__Exercise instructions__
Reproduce the entries word for word, and omit any picture you find in them.

__Dataset__
Start of Block

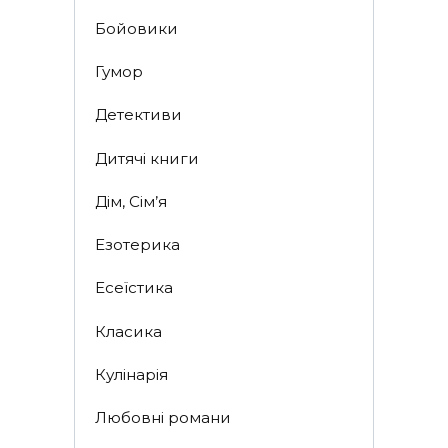
Бойовики
Гумор
Детективи
Дитячі книги
Дім, Сім’я
Езотерика
Есеїстика
Класика
Кулінарія
Любовні романи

End of Block

__Output for this exercise__
Бойовики
Гумор
Детективи
Дитячі книги
Дім, Сім’я
Езотерика
Есеїстика
Класика
Кулінарія
Любовні романи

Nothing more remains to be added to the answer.